Observer Processes view sorted by message queue (MsgQ) size showing two problematic LV processes

The home view of observer\_cli also has a table of processes, which can be sorted by the various columns.

observer_cli home view sorted by message queue (MsgQueue) size showing some backed-up LV processes

Observations on observer

The observer tools are lauded in the BEAM community for their usefulness. We've only scratched the surface here, focusing on a few of the myriad features they provide. Performance issues can be observed in real time and we can look at individual processes to give us a head start tracking down root causes.

Final thoughts

The interest in Phoenix LiveView as an option for building dynamic web applications is ever-increasing. And for good reason - LiveView let's us rapidly stand up a web application with refresh-less dynamic updates in pure Elixir. LiveView leverages the characteristics of the BEAM VM to keep our applications snappy and performant. However, through growth in the load on our app, or because of performance targets we may need to meet, we may encounter performance issues. To identify these issues, we need to monitor our application.

In this post, we've seen how we can use some of the native, close-at-hand tools in the BEAM ecosystem to monitor the performance of our LiveView application. Phoenix Live Dashboard is a library, itself built using LiveView, that can be used in our apps to quickly visualise BEAM telemetry metrics and live data. Observer and observer_cli also visualise live data from our running BEAM systems. Together, we can use these tools to look for performance issues, such as higher CPU consumption, memory, and message queue leaks.
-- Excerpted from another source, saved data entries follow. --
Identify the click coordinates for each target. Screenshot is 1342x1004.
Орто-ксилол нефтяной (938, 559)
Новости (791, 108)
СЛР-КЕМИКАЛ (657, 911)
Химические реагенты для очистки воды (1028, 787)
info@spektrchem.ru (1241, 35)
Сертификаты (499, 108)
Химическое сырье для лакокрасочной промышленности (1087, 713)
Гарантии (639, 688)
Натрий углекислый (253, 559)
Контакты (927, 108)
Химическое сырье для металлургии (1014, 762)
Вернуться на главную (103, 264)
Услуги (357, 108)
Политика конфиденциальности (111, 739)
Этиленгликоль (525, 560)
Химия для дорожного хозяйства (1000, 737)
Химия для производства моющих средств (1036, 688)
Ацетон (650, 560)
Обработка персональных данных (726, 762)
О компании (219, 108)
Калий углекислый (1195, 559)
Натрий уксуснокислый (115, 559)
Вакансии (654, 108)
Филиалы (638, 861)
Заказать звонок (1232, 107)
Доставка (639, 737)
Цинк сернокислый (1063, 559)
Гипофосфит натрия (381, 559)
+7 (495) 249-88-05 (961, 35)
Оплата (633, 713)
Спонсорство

Because the tools we've looked at are close at hand, we can stand up a monitoring solution for our applications very quickly. We also don't need to worry about third party tools. This can be great in the early stages of our app development and deployment, before we've decided on which third party tools, if any, we'll use. However, tools that implement more featureful Application Performance Management, may be an option down the track. As always in software development, there are engineering and value tradeoffs to be made.

So, with the topics covered in this post, we have a good foundation for measuring the performance of our LiveView applications. In future posts, we will take this capability, and use it to asses the performance improvements that we can gain through various design changes that can be made to our LiveViews. We also intend to explore specific performance characteristics in more depth, and the capabilities of third-party APM tools compared to what we've seen here.

Thanks for reading, and all the best in your LiveView adventures!